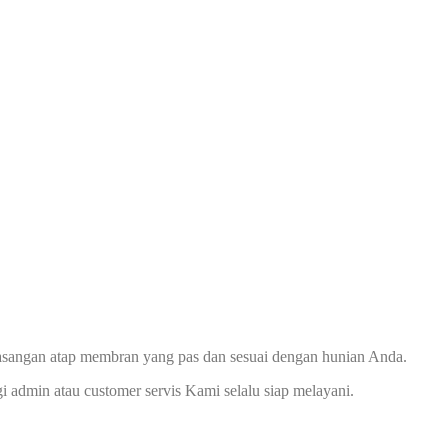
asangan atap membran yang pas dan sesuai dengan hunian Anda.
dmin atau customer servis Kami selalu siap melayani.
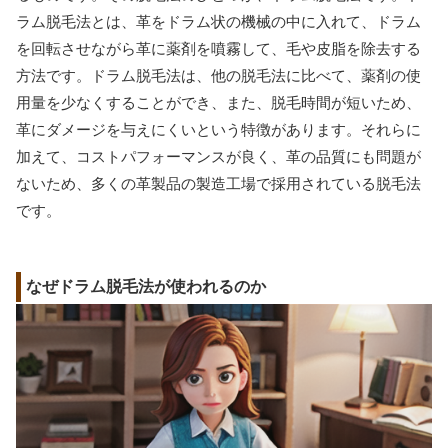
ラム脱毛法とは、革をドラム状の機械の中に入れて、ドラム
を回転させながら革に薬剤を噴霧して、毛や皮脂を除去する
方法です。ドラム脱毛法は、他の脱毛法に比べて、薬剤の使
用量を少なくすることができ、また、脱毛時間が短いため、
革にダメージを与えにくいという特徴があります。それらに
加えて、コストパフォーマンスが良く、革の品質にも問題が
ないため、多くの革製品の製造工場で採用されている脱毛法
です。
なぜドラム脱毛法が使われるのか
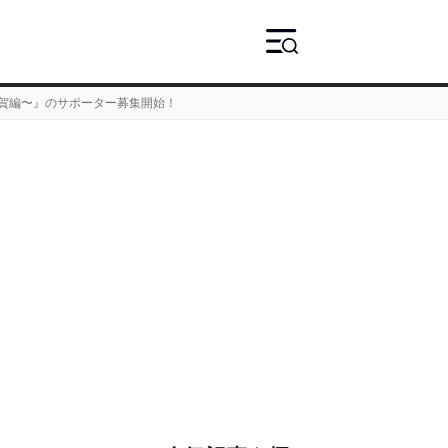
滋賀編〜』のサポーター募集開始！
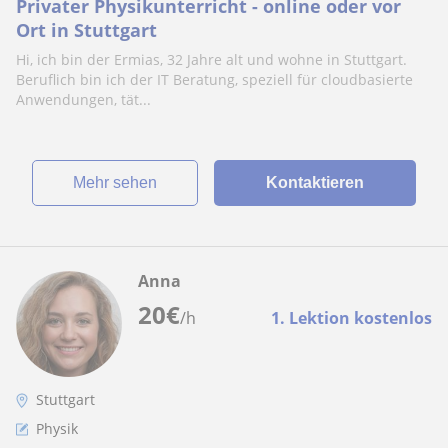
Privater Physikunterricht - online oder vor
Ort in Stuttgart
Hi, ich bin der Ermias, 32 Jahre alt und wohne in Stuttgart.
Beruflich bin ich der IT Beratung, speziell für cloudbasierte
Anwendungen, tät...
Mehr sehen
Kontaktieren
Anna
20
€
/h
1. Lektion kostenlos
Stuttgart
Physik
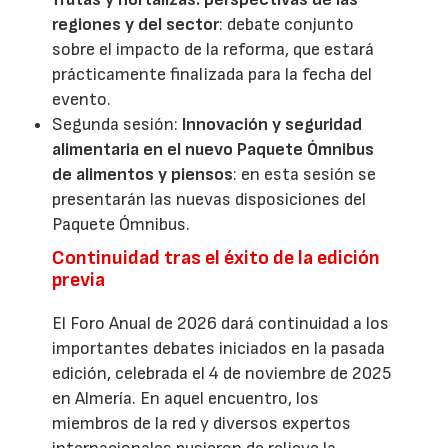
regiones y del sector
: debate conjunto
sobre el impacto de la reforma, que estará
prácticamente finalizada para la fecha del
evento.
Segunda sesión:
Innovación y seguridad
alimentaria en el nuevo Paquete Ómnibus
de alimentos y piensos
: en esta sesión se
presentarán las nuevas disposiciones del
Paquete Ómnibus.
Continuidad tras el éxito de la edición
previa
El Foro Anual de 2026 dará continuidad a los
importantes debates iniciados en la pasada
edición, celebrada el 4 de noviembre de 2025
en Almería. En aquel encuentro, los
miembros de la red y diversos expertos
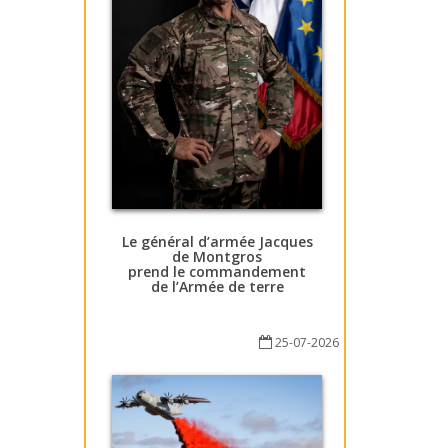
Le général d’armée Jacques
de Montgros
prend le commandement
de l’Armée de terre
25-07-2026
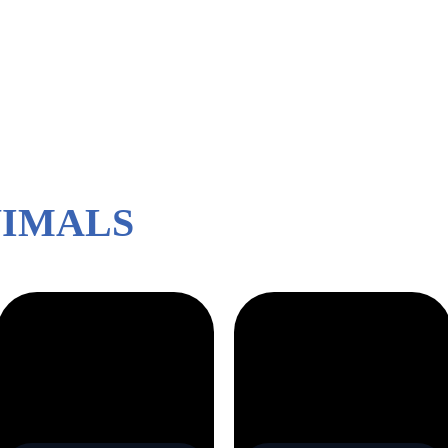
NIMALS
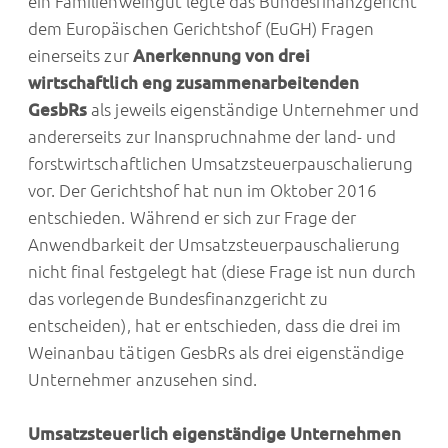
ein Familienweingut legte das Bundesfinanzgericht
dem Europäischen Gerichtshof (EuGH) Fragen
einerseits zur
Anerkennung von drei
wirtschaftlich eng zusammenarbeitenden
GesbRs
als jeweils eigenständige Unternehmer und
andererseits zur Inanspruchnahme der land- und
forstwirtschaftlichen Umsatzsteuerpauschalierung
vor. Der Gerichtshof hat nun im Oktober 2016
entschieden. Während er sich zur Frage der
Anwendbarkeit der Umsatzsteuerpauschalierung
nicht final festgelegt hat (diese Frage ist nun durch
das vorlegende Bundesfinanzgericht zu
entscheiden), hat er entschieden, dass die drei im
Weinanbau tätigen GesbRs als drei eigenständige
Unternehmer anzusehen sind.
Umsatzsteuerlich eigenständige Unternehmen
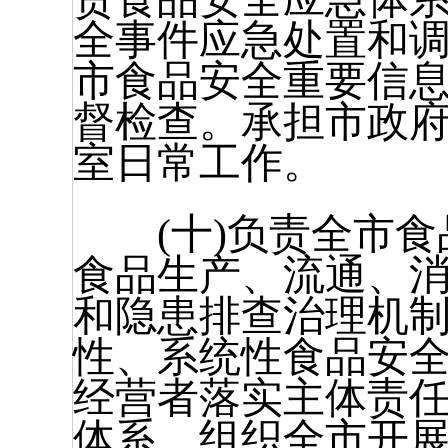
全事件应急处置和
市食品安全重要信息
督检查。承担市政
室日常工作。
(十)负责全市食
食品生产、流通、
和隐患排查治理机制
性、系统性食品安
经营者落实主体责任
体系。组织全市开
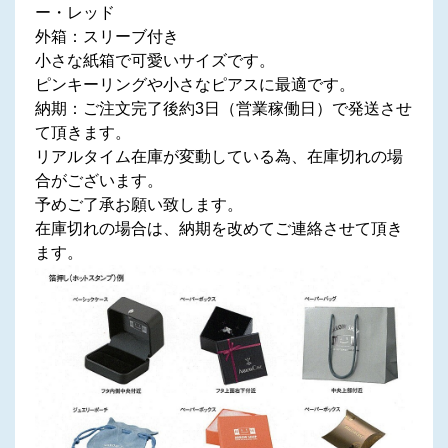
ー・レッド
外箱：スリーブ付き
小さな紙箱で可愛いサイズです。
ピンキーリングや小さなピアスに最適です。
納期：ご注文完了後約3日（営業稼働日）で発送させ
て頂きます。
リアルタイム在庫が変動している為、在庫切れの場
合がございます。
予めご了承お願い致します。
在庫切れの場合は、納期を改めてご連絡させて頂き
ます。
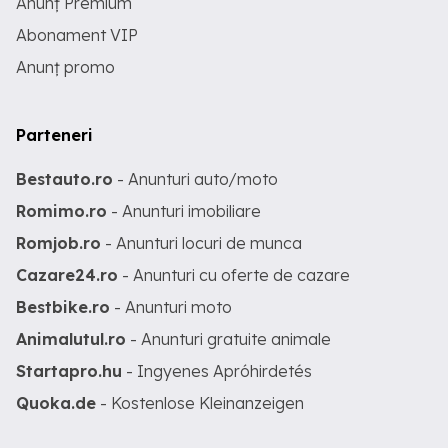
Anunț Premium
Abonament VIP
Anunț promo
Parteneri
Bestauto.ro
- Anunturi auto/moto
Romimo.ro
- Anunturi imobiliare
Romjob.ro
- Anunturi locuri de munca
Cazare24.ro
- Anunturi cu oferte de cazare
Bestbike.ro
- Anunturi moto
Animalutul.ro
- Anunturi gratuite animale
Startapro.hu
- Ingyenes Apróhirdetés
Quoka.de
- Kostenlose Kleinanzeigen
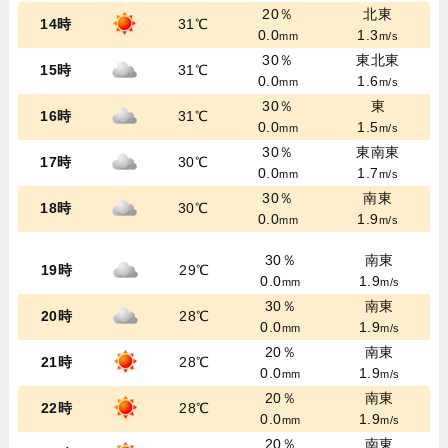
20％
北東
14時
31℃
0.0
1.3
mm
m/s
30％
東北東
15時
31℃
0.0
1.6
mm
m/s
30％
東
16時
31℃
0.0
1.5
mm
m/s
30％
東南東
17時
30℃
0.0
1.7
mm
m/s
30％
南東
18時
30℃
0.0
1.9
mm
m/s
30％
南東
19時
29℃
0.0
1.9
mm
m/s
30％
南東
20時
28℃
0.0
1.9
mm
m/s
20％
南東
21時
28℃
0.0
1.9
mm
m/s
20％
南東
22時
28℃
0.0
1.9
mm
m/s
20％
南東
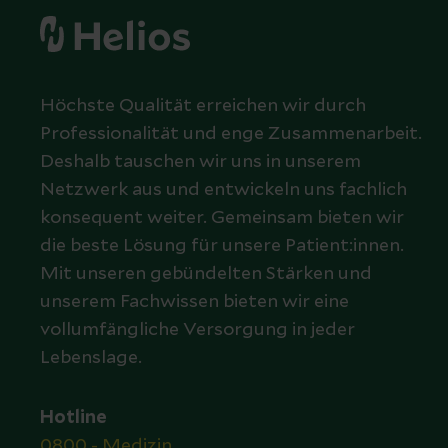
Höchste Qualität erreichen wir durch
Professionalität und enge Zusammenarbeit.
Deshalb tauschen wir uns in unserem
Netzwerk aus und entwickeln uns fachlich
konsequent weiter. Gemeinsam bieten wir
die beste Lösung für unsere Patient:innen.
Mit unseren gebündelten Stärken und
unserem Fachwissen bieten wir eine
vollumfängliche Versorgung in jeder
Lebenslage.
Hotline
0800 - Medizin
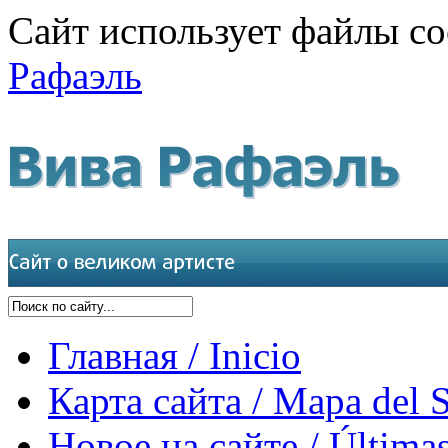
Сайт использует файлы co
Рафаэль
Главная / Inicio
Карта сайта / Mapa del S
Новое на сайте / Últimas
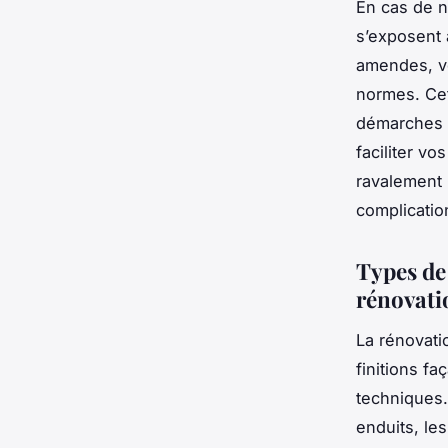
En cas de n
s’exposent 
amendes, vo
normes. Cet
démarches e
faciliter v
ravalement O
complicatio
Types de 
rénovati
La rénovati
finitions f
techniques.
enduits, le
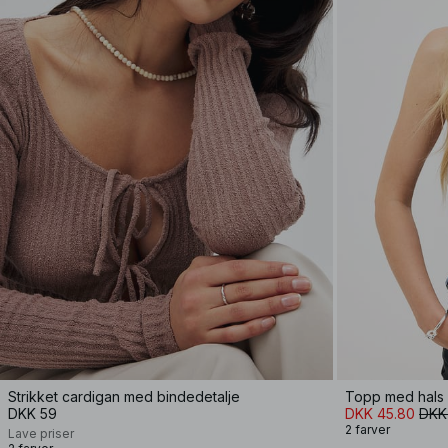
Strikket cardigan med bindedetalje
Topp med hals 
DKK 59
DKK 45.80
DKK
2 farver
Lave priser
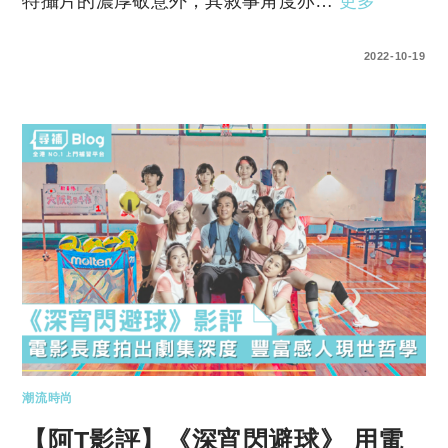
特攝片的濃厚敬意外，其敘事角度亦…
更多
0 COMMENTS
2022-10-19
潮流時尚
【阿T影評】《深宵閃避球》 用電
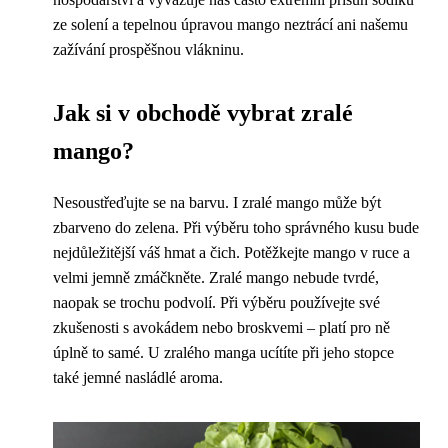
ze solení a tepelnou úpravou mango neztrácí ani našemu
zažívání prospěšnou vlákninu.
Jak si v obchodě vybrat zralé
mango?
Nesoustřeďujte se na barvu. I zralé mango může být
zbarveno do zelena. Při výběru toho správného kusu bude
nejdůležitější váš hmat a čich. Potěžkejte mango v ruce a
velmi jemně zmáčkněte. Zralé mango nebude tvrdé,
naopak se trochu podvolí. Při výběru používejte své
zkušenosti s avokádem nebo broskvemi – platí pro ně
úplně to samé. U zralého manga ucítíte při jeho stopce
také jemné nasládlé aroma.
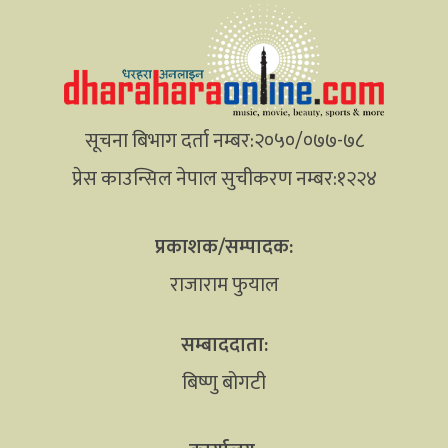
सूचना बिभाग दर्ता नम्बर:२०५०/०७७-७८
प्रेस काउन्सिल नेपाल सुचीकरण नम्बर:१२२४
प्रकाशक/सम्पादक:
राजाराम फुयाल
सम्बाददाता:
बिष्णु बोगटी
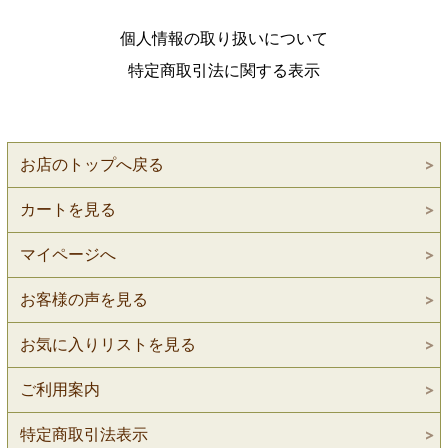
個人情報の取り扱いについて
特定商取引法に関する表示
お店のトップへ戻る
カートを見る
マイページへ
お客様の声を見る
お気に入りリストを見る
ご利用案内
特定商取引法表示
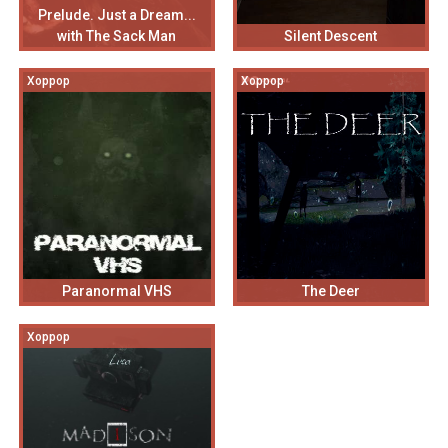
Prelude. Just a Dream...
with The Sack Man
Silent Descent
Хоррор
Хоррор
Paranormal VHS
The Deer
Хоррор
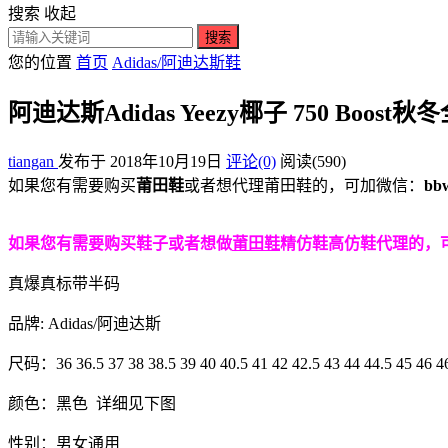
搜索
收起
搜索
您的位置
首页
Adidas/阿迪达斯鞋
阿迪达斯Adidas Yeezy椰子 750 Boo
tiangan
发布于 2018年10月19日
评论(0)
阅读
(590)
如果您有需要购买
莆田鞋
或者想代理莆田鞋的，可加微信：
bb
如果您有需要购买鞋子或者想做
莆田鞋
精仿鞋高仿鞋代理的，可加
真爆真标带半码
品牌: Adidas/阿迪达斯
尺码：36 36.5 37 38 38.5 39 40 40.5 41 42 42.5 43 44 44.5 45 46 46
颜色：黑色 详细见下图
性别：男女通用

# # # #

Required action
Find all lines holding the word "eigenständige" in the records above and copy them.

Solution to this problem
als jeweils eigenständige Unternehmer und
Weinanbau tätigen GesbRs als drei eigenständige
Umsatzsteuerlich eigenständige Unternehmen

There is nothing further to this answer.